Será que aquela coisinha não
era parte importante da geringonça complicada que o Dr. Getúlio vive lidando e
que tinha um nome até bem indecente? Melhor que não fosse, pois poderia pensar
que a estabanação de Frauzina é que tinha causado o desgarramento daquela peça
vital de seu intocável e amado computador...
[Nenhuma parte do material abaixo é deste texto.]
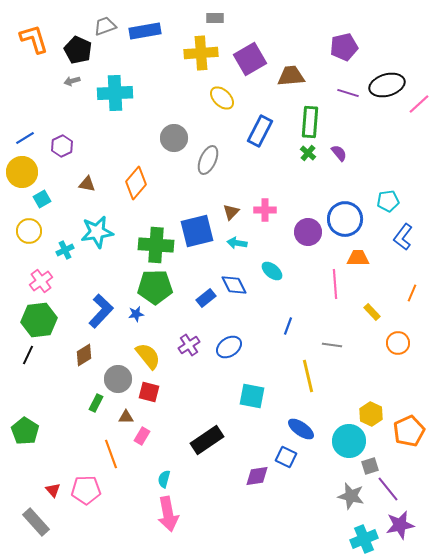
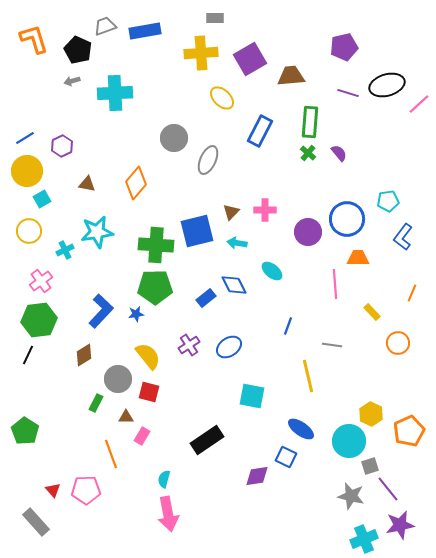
yellow circle at (22, 172): moved 5 px right, 1 px up
blue circle at (345, 219): moved 2 px right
Temerosa e cheia de dedos, Frauzina entregou ao
chefe, na hora do almoço, o tal primo enjeitado do botão de paletó.
Dr. Getúlio, cidadão de
muitos afazeres e diversas atribuições, examinou o pequeno cone com medida
curiosidade entre apressadas e compulsivas mastigadas:
-
Ah, ah, uh, uh, o que é isso, Frauzina?
-
Não sei, não senhor.
-
Como, não sabe?
-
Não sei, Dr. Getúlio.
-
Onde estava?
-
Ali no lado do sofá.
-
Que sofá?
-
O da sala, sim senhor.
-
Que sala?
-
A das visitas, sim senhor.
-
Eu lá tenho tempo para visitas, Frauzina?
-
Pois é, não, sim senhor.
-
Visitas... ora bolas...
-
Parece um botão, doutor...
-
Parece mas não é. Onde já se viu um botão desse jeito?...
-
Pois não, sim senhor.
-
Isso deve ser coisa de comunistas...
-
Como disse, doutor?
-
Não disse nada. Só pensei...
-
Sim senhor.
-
Ah, então também achas que é?
-
Senhor?...
-
Nada, nada, traz o feijão.
-
Hoje não tem – a panela estragou...
-
Estragou?
-
É sim, não quer cozinhar...
-
E panela tem querer, Frauzina?...
-
Pois é, a panela não presta mais...
-
Então já sei, esta porcaria é da tal panela...
-
Da panela não é, não senhor.
-
Ué, por quê?
-
Porque tá furada...só...
-
E eu mereço ter panela furada?...
-
Senhor?
-
Deixa prá lá.
Nisso chegou, efusivo, o sempre oportuno
secretario Etelvino, mais conhecido por Vino um serviçal de mão cheia.
-
O que é isso, Vino? – indagou Getúlio, segurando “a coisa” com decisão.
-
Isso é um retentor de motor de moto, está visto, doutor.
-
Que moto; Etelvino? Na sala, no lado do sofá?...
-
Então é um terminal do pino central da engrenagem principal de uma
moto-serra...
-
Tu tá ficando louco, Vino...?
-
Vendo melhor, parece ser a conexão terminal de um respirador
artificial...
-
Eu desisto!
-
Espere, espere, isso é a peça de engate do mecanismo de propulsão de
uma nave espacial, não tripulada.
-
Pode parar, Etelvino! Chega, deu para tua fértil imaginação...
-
Mas que parece, parece...
O que seria aquilo afinal?
Seria a conta de um rosário
futurista? Seria a trava mestra do cofre do FMI? Ou seria a chave de um míssil
intercontinental?
Há quem diga que aquilo era
apenas um pedacinho, descartável, de um inocente veideogame. Poderia ser o
componente de uma geladeira boa e barata ou até mesmo parte de um telefone de
um manso corretor da bolsa.
Não faltaria quem afirmasse
que aquilo pertencia aos Sem Terra. Seria grande o grupo dos que entendiam que
a coisa, fosse o que fosse, deveria ser privatizada, sem demora.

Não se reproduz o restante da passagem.